You are viewing a plain text version of this content. The canonical link for it is here.
Posted to dev@pig.apache.org by Dmitriy Ryaboy <dv...@gmail.com> on 2012/03/02 22:48:15 UTC
Re: Is this desirable: relation.projection as sugar for foreach
relation generate projection
But that's already not the case. The syntax "a = distinct (foreach b
generate $1, $2);" is completely legal.
D
On Fri, Feb 24, 2012 at 2:52 PM, Daniel Dai <da...@hortonworks.com> wrote:
> One of my concern is that it could complicate GUI mapping for the Pig
> script in the future. I feel it might be more clear one statement only
> do one thing.
>
> Daniel
>
> On Thu, Feb 23, 2012 at 2:23 PM, Jonathan Coveney <jc...@gmail.com> wrote:
>> Adam, thanks for the comments. Below is the cat of the patch (it's short
>> enough to just paste in line):
>>
>> Your comments are welcome, and I'd be curious what others think as well.
>> The blurring of the line between bags and relations is what I'm worried
>> about, but at the same time, one of the things people confuse the most is
>> that distinction.
>>
>>
>> Index: test/org/apache/pig/test/TestEvalPipeline.java
>> ===================================================================
>> --- test/org/apache/pig/test/TestEvalPipeline.java (revision 1244760)
>> +++ test/org/apache/pig/test/TestEvalPipeline.java (working copy)
>> @@ -383,7 +383,7 @@
>> pigServer.registerQuery("A = LOAD '"
>> + Util.generateURI(tmpFile.toString(), pigContext) + "';");
>> if (eliminateDuplicates){
>> - pigServer.registerQuery("B = DISTINCT (FOREACH A GENERATE $0)
>> PARALLEL 10;");
>> + pigServer.registerQuery("B = DISTINCT A.$0 PARALLEL 10;");
>> }else{
>> if(!useUDF) {
>> pigServer.registerQuery("B = ORDER A BY $0 PARALLEL 10;");
>> Index: test/org/apache/pig/test/TestEvalPipelineLocal.java
>> ===================================================================
>> --- test/org/apache/pig/test/TestEvalPipelineLocal.java (revision
>> 1244760)
>> +++ test/org/apache/pig/test/TestEvalPipelineLocal.java (working copy)
>> @@ -400,7 +400,7 @@
>> + Util.generateURI(tmpFile.toString(), pigServer
>> .getPigContext()) + "';");
>> if (eliminateDuplicates){
>> - pigServer.registerQuery("B = DISTINCT (FOREACH A GENERATE $0)
>> PARALLEL 10;");
>> + pigServer.registerQuery("B = DISTINCT A.$0 PARALLEL 10;");
>> }else{
>> if(!useUDF) {
>> pigServer.registerQuery("B = ORDER A BY $0 PARALLEL 10;");
>> Index: src/org/apache/pig/parser/AstPrinter.g
>> ===================================================================
>> Index: src/org/apache/pig/parser/QueryParser.g
>> ===================================================================
>> --- src/org/apache/pig/parser/QueryParser.g (revision 1244760)

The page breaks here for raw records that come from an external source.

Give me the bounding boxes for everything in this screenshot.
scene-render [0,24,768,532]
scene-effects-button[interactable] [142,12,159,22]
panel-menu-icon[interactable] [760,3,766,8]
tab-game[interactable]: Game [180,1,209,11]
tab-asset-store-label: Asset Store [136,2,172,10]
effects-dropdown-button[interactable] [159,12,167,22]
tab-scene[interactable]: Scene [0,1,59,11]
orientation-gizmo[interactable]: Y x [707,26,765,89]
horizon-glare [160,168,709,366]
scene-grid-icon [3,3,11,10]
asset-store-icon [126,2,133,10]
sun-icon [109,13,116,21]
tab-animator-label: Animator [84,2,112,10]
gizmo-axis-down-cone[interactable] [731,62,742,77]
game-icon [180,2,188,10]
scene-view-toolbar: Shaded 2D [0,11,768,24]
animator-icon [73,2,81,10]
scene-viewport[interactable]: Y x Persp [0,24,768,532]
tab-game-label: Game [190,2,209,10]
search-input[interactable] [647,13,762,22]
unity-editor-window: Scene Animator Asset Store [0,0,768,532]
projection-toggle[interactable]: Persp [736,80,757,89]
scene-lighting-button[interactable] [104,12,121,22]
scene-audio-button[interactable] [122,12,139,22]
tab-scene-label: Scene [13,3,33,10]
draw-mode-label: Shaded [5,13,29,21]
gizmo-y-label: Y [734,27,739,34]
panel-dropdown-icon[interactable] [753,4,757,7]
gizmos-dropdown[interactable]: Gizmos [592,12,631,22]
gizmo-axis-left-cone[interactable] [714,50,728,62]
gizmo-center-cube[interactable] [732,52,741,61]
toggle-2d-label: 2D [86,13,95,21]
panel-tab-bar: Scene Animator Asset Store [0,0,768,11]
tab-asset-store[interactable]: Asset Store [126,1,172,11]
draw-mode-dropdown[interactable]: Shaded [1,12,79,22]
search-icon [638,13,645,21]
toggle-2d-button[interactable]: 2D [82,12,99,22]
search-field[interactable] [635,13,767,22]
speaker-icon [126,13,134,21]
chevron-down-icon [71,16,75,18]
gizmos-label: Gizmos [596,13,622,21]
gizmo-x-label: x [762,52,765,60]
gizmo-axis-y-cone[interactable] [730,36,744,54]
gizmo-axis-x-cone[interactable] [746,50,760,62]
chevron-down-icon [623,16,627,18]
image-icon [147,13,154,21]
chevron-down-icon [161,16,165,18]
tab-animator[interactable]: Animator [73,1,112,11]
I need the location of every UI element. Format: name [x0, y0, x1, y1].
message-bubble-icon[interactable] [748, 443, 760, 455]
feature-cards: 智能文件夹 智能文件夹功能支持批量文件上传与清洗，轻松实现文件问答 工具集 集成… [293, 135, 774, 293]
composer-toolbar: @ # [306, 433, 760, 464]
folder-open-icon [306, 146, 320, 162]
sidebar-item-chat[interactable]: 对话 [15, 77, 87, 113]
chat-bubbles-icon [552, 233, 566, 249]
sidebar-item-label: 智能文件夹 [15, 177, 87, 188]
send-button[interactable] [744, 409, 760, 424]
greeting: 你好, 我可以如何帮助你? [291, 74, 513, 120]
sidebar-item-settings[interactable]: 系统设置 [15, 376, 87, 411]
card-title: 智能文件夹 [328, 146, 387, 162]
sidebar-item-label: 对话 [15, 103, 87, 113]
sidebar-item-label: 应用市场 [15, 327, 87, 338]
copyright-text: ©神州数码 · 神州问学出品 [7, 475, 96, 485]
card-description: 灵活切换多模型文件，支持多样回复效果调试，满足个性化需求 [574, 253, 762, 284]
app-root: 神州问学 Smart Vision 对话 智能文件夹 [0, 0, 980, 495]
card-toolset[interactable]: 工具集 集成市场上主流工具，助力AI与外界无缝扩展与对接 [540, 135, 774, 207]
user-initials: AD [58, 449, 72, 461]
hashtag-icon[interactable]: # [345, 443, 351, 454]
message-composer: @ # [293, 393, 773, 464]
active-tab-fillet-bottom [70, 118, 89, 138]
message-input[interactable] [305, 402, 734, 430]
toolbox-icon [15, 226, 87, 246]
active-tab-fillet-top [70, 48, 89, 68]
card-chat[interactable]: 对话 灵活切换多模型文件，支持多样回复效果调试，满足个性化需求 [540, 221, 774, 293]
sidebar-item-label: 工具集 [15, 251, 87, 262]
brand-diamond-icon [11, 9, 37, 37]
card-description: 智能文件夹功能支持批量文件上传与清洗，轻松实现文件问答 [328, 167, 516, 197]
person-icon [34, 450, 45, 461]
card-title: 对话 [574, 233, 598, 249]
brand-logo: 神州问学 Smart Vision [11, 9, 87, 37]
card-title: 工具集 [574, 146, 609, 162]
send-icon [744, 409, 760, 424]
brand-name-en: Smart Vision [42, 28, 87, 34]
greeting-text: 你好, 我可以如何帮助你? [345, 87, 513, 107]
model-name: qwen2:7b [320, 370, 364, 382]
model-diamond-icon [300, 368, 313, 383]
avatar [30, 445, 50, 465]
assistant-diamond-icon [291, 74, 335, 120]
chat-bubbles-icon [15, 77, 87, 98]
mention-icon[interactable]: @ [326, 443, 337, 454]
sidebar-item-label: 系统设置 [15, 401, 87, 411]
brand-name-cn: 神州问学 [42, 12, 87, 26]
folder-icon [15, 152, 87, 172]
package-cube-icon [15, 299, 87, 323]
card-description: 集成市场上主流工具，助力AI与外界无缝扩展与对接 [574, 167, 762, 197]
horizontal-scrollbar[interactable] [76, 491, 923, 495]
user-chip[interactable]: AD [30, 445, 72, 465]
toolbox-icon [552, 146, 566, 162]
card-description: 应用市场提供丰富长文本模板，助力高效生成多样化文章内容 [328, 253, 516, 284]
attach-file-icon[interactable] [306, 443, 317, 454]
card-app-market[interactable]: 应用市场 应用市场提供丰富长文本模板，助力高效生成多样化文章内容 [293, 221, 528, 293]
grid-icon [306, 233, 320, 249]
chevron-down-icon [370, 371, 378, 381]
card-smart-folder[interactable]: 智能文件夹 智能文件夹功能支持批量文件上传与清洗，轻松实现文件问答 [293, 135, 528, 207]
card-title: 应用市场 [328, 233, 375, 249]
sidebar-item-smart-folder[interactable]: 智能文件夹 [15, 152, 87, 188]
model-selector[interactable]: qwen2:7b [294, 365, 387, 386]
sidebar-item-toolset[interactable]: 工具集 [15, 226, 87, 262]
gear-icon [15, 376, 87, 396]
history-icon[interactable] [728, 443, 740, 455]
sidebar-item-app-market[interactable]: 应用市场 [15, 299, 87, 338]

>> +++ src/org/apache/pig/parser/QueryParser.g (working copy)
>> @@ -506,7 +506,10 @@
>> | LEFT_PAREN! col_ref ( ASC | DESC )? RIGHT_PAREN!
>> ;
>>
>> -distinct_clause : DISTINCT^ rel partition_clause?

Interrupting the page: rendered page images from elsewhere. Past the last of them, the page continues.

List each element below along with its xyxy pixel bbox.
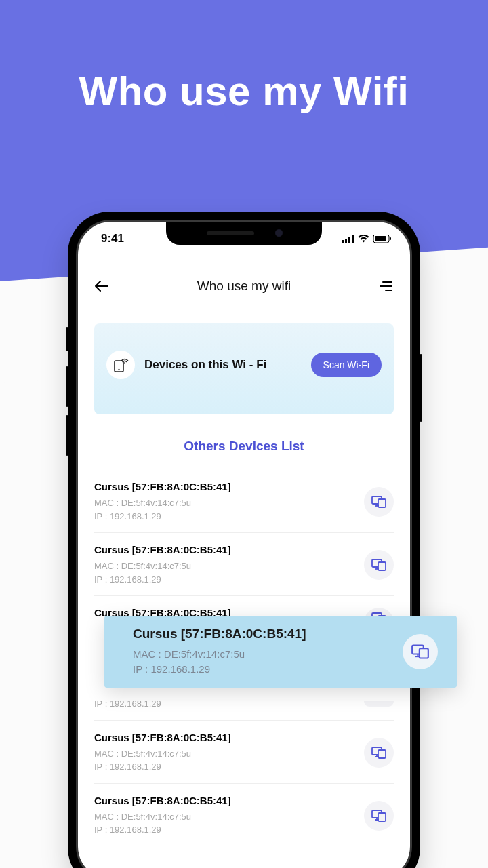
device-ip: IP : 192.168.1.29 xyxy=(133,662,306,677)
device-ip: IP : 192.168.1.29 xyxy=(94,510,231,524)
device-info: Cursus [57:FB:8A:0C:B5:41] MAC : DE:5f:4… xyxy=(133,627,306,677)
svg-rect-0 xyxy=(342,240,344,243)
device-mac: MAC : DE:5f:4v:14:c7:5u xyxy=(94,747,231,761)
phone-side-button xyxy=(66,366,68,407)
device-meta: MAC : DE:5f:4v:14:c7:5u IP : 192.168.1.2… xyxy=(94,810,231,837)
device-type-icon xyxy=(364,487,394,517)
svg-rect-18 xyxy=(378,562,386,570)
device-mac: MAC : DE:5f:4v:14:c7:5u xyxy=(94,559,231,573)
device-type-icon xyxy=(364,801,394,831)
menu-button[interactable] xyxy=(379,279,394,294)
svg-rect-1 xyxy=(345,239,347,243)
page-title: Who use my wifi xyxy=(197,279,291,294)
svg-rect-6 xyxy=(390,237,391,240)
device-info: Cursus [57:FB:8A:0C:B5:41] MAC : DE:5f:4… xyxy=(94,795,231,837)
device-ip: IP : 192.168.1.29 xyxy=(94,760,231,774)
wifi-icon xyxy=(358,235,369,243)
svg-rect-3 xyxy=(352,235,354,243)
app-store-screenshot: Who use my Wifi 9:41 Who xyxy=(0,0,488,868)
section-title: Others Devices List xyxy=(94,439,394,454)
device-meta: MAC : DE:5f:4v:14:c7:5u IP : 192.168.1.2… xyxy=(94,496,231,523)
device-ip: IP : 192.168.1.29 xyxy=(94,823,231,837)
svg-rect-5 xyxy=(375,236,386,241)
device-name: Cursus [57:FB:8A:0C:B5:41] xyxy=(94,795,231,806)
svg-rect-2 xyxy=(348,237,350,243)
device-item[interactable]: IP : 192.168.1.29 xyxy=(94,697,394,721)
battery-icon xyxy=(373,235,391,243)
device-item[interactable]: Cursus [57:FB:8A:0C:B5:41] MAC : DE:5f:4… xyxy=(94,470,394,533)
device-mac: MAC : DE:5f:4v:14:c7:5u xyxy=(94,496,231,510)
device-type-icon xyxy=(364,738,394,768)
device-type-icon xyxy=(364,550,394,580)
phone-side-button xyxy=(66,327,68,351)
phone-notch xyxy=(166,222,322,245)
wifi-scan-card: Devices on this Wi - Fi Scan Wi-Fi xyxy=(94,323,394,414)
device-name: Cursus [57:FB:8A:0C:B5:41] xyxy=(94,732,231,743)
device-name: Cursus [57:FB:8A:0C:B5:41] xyxy=(94,544,231,555)
device-item[interactable]: Cursus [57:FB:8A:0C:B5:41] MAC : DE:5f:4… xyxy=(94,784,394,846)
status-indicators xyxy=(342,235,391,243)
device-type-icon-partial xyxy=(364,701,394,707)
device-type-icon xyxy=(403,634,438,669)
scan-wifi-button[interactable]: Scan Wi-Fi xyxy=(311,353,382,377)
wifi-device-icon xyxy=(106,351,135,379)
device-info: Cursus [57:FB:8A:0C:B5:41] MAC : DE:5f:4… xyxy=(94,732,231,774)
device-meta: MAC : DE:5f:4v:14:c7:5u IP : 192.168.1.2… xyxy=(94,747,231,774)
svg-point-12 xyxy=(124,362,125,363)
status-time: 9:41 xyxy=(101,232,124,245)
device-mac: MAC : DE:5f:4v:14:c7:5u xyxy=(133,647,306,663)
device-popout-card[interactable]: Cursus [57:FB:8A:0C:B5:41] MAC : DE:5f:4… xyxy=(104,616,457,688)
back-button[interactable] xyxy=(94,279,109,294)
wifi-card-label: Devices on this Wi - Fi xyxy=(144,358,302,372)
svg-rect-24 xyxy=(378,750,386,758)
device-info: Cursus [57:FB:8A:0C:B5:41] MAC : DE:5f:4… xyxy=(94,481,231,523)
svg-rect-32 xyxy=(420,648,428,658)
cellular-icon xyxy=(342,235,354,243)
svg-rect-28 xyxy=(378,813,386,821)
device-item[interactable]: Cursus [57:FB:8A:0C:B5:41] MAC : DE:5f:4… xyxy=(94,533,394,596)
device-name: Cursus [57:FB:8A:0C:B5:41] xyxy=(133,627,306,642)
device-mac: MAC : DE:5f:4v:14:c7:5u xyxy=(94,810,231,824)
phone-screen: 9:41 Who use my wifi xyxy=(76,220,412,868)
device-ip: IP : 192.168.1.29 xyxy=(94,573,231,587)
device-meta: IP : 192.168.1.29 xyxy=(94,697,161,711)
svg-rect-14 xyxy=(378,499,386,507)
hero-title: Who use my Wifi xyxy=(0,68,488,115)
device-ip: IP : 192.168.1.29 xyxy=(94,697,161,711)
app-content: Who use my wifi Devices on this Wi - Fi … xyxy=(78,262,410,846)
device-meta: MAC : DE:5f:4v:14:c7:5u IP : 192.168.1.2… xyxy=(94,559,231,586)
device-meta: MAC : DE:5f:4v:14:c7:5u IP : 192.168.1.2… xyxy=(133,647,306,677)
device-info: Cursus [57:FB:8A:0C:B5:41] MAC : DE:5f:4… xyxy=(94,544,231,586)
device-name: Cursus [57:FB:8A:0C:B5:41] xyxy=(94,481,231,492)
app-header: Who use my wifi xyxy=(94,269,394,303)
phone-side-button xyxy=(66,415,68,456)
device-info: IP : 192.168.1.29 xyxy=(94,697,161,711)
svg-point-11 xyxy=(118,369,119,370)
phone-side-button xyxy=(420,354,422,422)
phone-frame: 9:41 Who use my wifi xyxy=(68,212,420,868)
device-item[interactable]: Cursus [57:FB:8A:0C:B5:41] MAC : DE:5f:4… xyxy=(94,721,394,784)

>> +distinct_clause : DISTINCT rel PERIOD ( col_alias_or_index | ( LEFT_PAREN
>> col_alias_or_index ( COMMA col_alias_or_index )* RIGHT_PAREN ) )
>> partition_clause?
>> + -> ^( DISTINCT ^( FOREACH rel ^( FOREACH_PLAN_SIMPLE ^(
>> GENERATE col_alias_or_index+ ) ) ) partition_clause? )
>> + | DISTINCT rel partition_clause?
>> + -> ^( DISTINCT rel partition_clause? )
>> ;
>>
>> partition_clause : PARTITION^ BY! func_name
Re: Is this desirable: relation.projection as sugar for foreach
relation generate projection
Posted by Daniel Dai <da...@hortonworks.com>.
I should say one operator only do one thing instead.
Daniel
On Fri, Mar 2, 2012 at 1:48 PM, Dmitriy Ryaboy <dv...@gmail.com> wrote:
> But that's already not the case. The syntax "a = distinct (foreach b
> generate $1, $2);" is completely legal.
>
> D
>
> On Fri, Feb 24, 2012 at 2:52 PM, Daniel Dai <da...@hortonworks.com> wrote:
>> One of my concern is that it could complicate GUI mapping for the Pig
>> script in the future. I feel it might be more clear one statement only
>> do one thing.
>>
>> Daniel
>>
>> On Thu, Feb 23, 2012 at 2:23 PM, Jonathan Coveney <jc...@gmail.com> wrote:
>>> Adam, thanks for the comments. Below is the cat of the patch (it's short
>>> enough to just paste in line):
>>>
>>> Your comments are welcome, and I'd be curious what others think as well.
>>> The blurring of the line between bags and relations is what I'm worried
>>> about, but at the same time, one of the things people confuse the most is
>>> that distinction.
>>>
>>>
>>> Index: test/org/apache/pig/test/TestEvalPipeline.java
>>> ===================================================================
>>> --- test/org/apache/pig/test/TestEvalPipeline.java (revision 1244760)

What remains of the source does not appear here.